Pour cela, il est essentiel de soutenir les industries culturelles africaines, de valoriser les talents locaux, de créer des contenus originaux et de promouvoir la diversité culturelle. Il est également important de mettre en place des politiques publiques qui encouragent la créativité, protègent les droits d’auteur, facilitent l’accès aux financements et favorisent la diffusion des œuvres africaines à l’étranger.
Le divertissement et les médias peuvent être utilisés comme des outils stratégiques de diplomatie culturelle. En organisant des festivals, des expositions, des concerts et d’autres événements culturels à l’étranger, l’Afrique peut mettre en valeur sa richesse culturelle et renforcer son image positive. De même, en soutenant les échanges culturels, les résidences d’artistes et les programmes de coopération, l’Afrique peut favoriser le dialogue interculturel et renforcer les liens avec d’autres pays et régions du monde.

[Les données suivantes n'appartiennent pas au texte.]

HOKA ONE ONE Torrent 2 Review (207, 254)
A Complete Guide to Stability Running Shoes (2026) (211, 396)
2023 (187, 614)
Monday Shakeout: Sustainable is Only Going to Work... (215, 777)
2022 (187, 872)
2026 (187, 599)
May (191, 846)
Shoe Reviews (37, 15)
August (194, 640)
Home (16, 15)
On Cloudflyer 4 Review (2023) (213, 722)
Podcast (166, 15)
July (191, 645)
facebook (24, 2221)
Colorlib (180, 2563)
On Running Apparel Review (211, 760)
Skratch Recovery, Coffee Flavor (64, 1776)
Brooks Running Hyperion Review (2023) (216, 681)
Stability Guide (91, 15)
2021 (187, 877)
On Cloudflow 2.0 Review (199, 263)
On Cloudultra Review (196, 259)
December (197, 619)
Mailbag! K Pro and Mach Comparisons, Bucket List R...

La formation et l’investissement sont au cœur des défis des industries culturelles africaines. Il faut transformer la culture en industrie, créer des entreprises, sécuriser les droits d’auteur et reconnaître le secteur comme un contributeur à l’économie et à la visibilité internationale.
En conclusion, le divertissement et les médias sont bien plus que de simples industries culturelles : ce sont des armes de souveraineté et d’influence douce pour l’Afrique. En investissant dans ces secteurs, le continent peut affirmer son identité, promouvoir ses valeurs et renforcer son rôle dans le monde.